In a filing on Monday, the US International Revenue Service (IRS) stated that the rewards gotten from staking cryptocurrencies should be taxed, responding to a lawsuit from couple Joshua and Jessica Jarrett.
The IRS stated that rewards from cryptocurrency staking are taxable upon receipt, according to a Bloomberg report on Monday, which stated the agency rejected a legal argument that sought to delay taxation until such rewards are sold or exchanged.
The legal argument stems from a lawsuit filed by Joshua and Jessica Jarrett, a couple who asserted that staking rewards should not be taxed when received.
The suit aims to challenge Revenue Ruling 2023-14, which declares that staking rewards must be included in a person's gross income for the tax year in which they are received.
In its response, the agency emphasized that staking constitutes earnings and should be reported:
"Revenue Ruling 2023-14 requires taxpayers who receive staking rewards to report the rewards as income at their fair market value upon having the ability to sell, exchange, or otherwise dispose of them."
Staking involves locking up cryptocurrency in a smart contract to support blockchain operations, such as verifying transactions and securing the network.
Investors earn yields as compensation for contributing to the network's security, making it a popular method for generating passive income from digital assets.
The lawsuit between Joshua and Jessica Jarrett and the IRS dates back to 2021 when the couple sought a refund of $3,293 for taxes paid on 8,876 Tezos tokens earned through staking in 2019. They argued that the tokens should not be taxed until sold.

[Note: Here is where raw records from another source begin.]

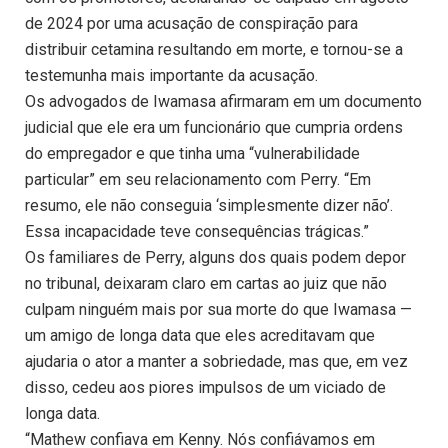
de 2024 por uma acusação de conspiração para
distribuir cetamina resultando em morte, e tornou-se a
testemunha mais importante da acusação.
Os advogados de Iwamasa afirmaram em um documento
judicial que ele era um funcionário que cumpria ordens
do empregador e que tinha uma “vulnerabilidade
particular” em seu relacionamento com Perry. “Em
resumo, ele não conseguia ‘simplesmente dizer não’.
Essa incapacidade teve consequências trágicas.”
Os familiares de Perry, alguns dos quais podem depor
no tribunal, deixaram claro em cartas ao juiz que não
culpam ninguém mais por sua morte do que Iwamasa —
um amigo de longa data que eles acreditavam que
ajudaria o ator a manter a sobriedade, mas que, em vez
disso, cedeu aos piores impulsos de um viciado de
longa data.
“Mathew confiava em Kenny. Nós confiávamos em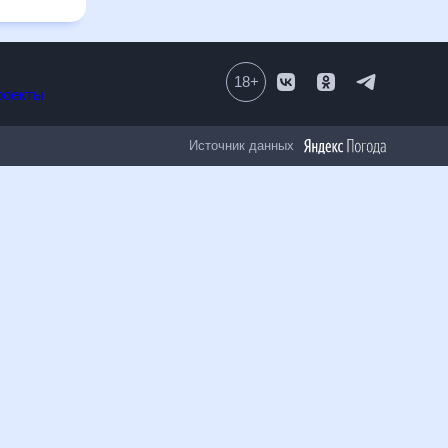
18
+
Все проекты
Источник данных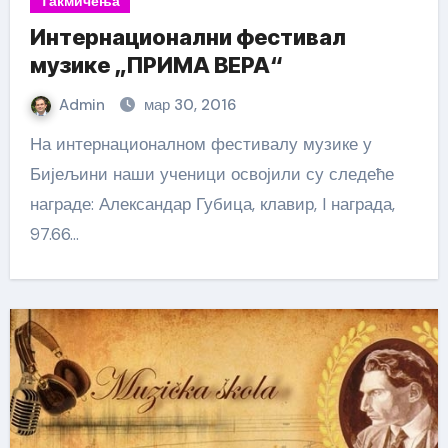
Такмичења
Интернационални фестивал
музике „ПРИМА ВЕРА“
Admin
мар 30, 2016
На интернационалном фестивалу музике у
Бијељини наши ученици освојили су следеће
награде: Александар Губица, клавир, I награда,
97.66…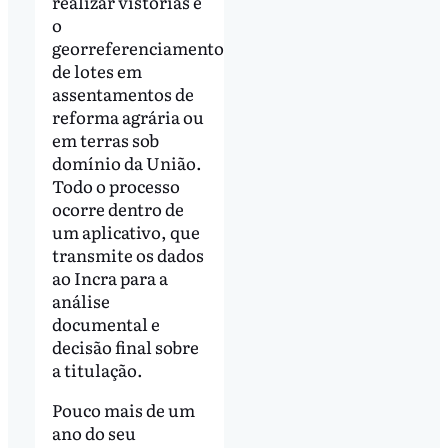
realizar vistorias e
o
georreferenciamento
de lotes em
assentamentos de
reforma agrária ou
em terras sob
domínio da União.
Todo o processo
ocorre dentro de
um aplicativo, que
transmite os dados
ao Incra para a
análise
documental e
decisão final sobre
a titulação.
Pouco mais de um
ano do seu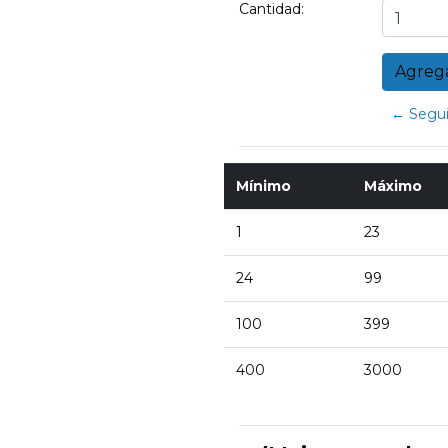
Cantidad:
← Segui
Mínimo
Máximo
1
23
24
99
100
399
400
3000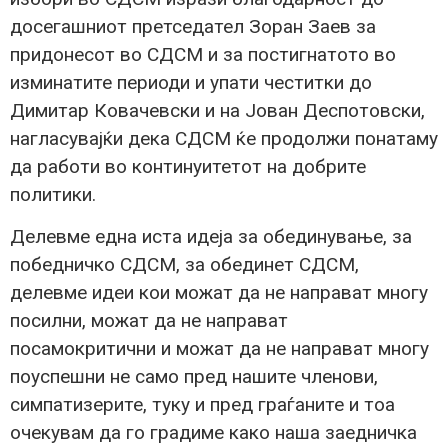
досегашниот претседател Зоран Заев за
придонесот во СДСМ и за постигнатото во
изминатите периоди и упати честитки до
Димитар Ковачевски и на Јован Деспотовски,
нагласувајќи дека СДСМ ќе продолжи понатаму
да работи во континуитетот на добрите
политики.
Делевме една иста идеја за обединување, за
победничко СДСМ, за обединет СДСМ,
делевме идеи кои можат да не направат многу
посилни, можат да не направат
посамокритични и можат да не направат многу
поуспешни не само пред нашите членови,
симпатизерите, туку и пред граѓаните и тоа
очекувам да го градиме како наша заедничка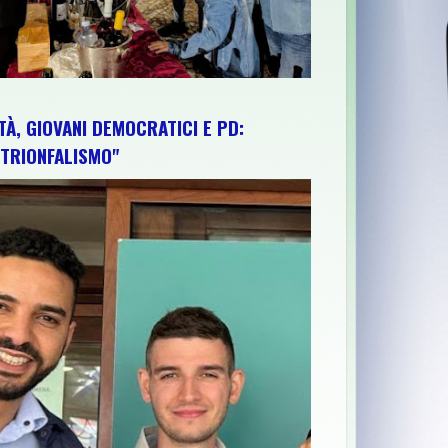
TÀ, GIOVANI DEMOCRATICI E PD:
TRIONFALISMO"
 CONTINUA A SOTTOFINANZIARE GLI ATENEI E L’ABRUZZO RESTA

The IRS initially offered a refund, but the Jarretts declined, wanting a legal precedent for staking taxation. In August 2023, the case was dismissed by the Sixth Circuit after the IRS issued a full refund.
However, the Jarretts filed a new lawsuit in October to challenge the taxes issued over staking rewards.

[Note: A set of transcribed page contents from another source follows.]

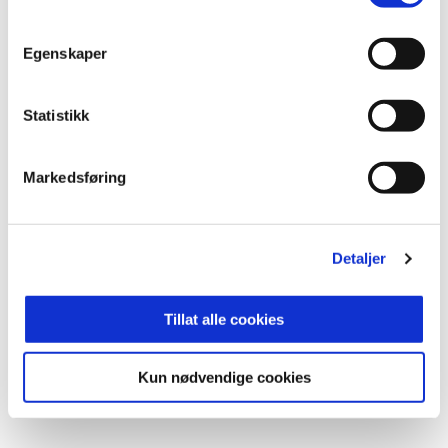
NB: I vinterferien tester vi ut rabatt for alle OBOS-
Egenskaper
medlemmer. Du finner promokode som benyttes i
TicketCo på OBOS' medlemssider.
Statistikk
Bli OBOS-medlem her.
Markedsføring
ANNONSE FRA OBOS-LIGAEN:
Detaljer
Publisert: 30.01.2025
, oppdatert: 03.04.2025
Skrevet av: Thomas Torjusen
Kontakt:
thomas.torjusen@toppfotball.no
Tillat alle cookies
Kun nødvendige cookies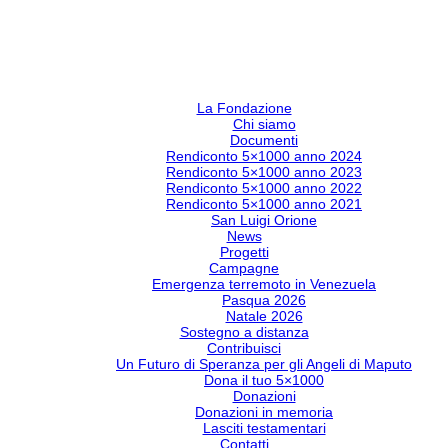
La Fondazione
Chi siamo
Documenti
Rendiconto 5×1000 anno 2024
Rendiconto 5×1000 anno 2023
Rendiconto 5×1000 anno 2022
Rendiconto 5×1000 anno 2021
San Luigi Orione
News
Progetti
Campagne
Emergenza terremoto in Venezuela
Pasqua 2026
Natale 2026
Sostegno a distanza
Contribuisci
Un Futuro di Speranza per gli Angeli di Maputo
Dona il tuo 5×1000
Donazioni
Donazioni in memoria
Lasciti testamentari
Contatti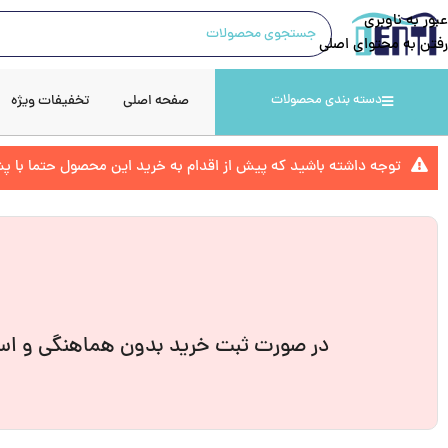
عبور به ناوبری
رفتن به محتوای اصلی
صفحه اصلی
تخفیفات ویژه
دسته بندی محصولات
توجه داشته باشید که پیش از اقدام به خرید این محصول حتما با 
در صورت ثبت خرید بدون هماهنگی و است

The IRS's position toward crypto staking comes amid the crypto industry's celebration of recent achievements following the presidential election in November.

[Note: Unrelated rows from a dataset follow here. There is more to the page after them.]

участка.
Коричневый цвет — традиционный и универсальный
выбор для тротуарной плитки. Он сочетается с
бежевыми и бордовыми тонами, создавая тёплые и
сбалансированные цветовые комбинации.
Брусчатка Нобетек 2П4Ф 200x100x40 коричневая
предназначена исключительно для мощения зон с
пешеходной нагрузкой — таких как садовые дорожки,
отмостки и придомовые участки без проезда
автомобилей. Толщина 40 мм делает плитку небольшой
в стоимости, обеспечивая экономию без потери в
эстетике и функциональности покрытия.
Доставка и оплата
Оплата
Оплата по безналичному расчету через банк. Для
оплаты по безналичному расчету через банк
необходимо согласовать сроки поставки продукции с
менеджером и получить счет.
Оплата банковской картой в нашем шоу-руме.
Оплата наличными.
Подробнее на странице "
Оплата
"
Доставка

This includes Donald Trump's re-election, which many view as a positive signal for less restrictive crypto regulations.
Furthermore, the resignation of SEC Chair Gary Gensler, a figure often criticized for his strict stance on digital assets, has stirred further excitement within the crypto market.
These developments have fueled hope for a crypto-friendly regulatory environment in the coming years.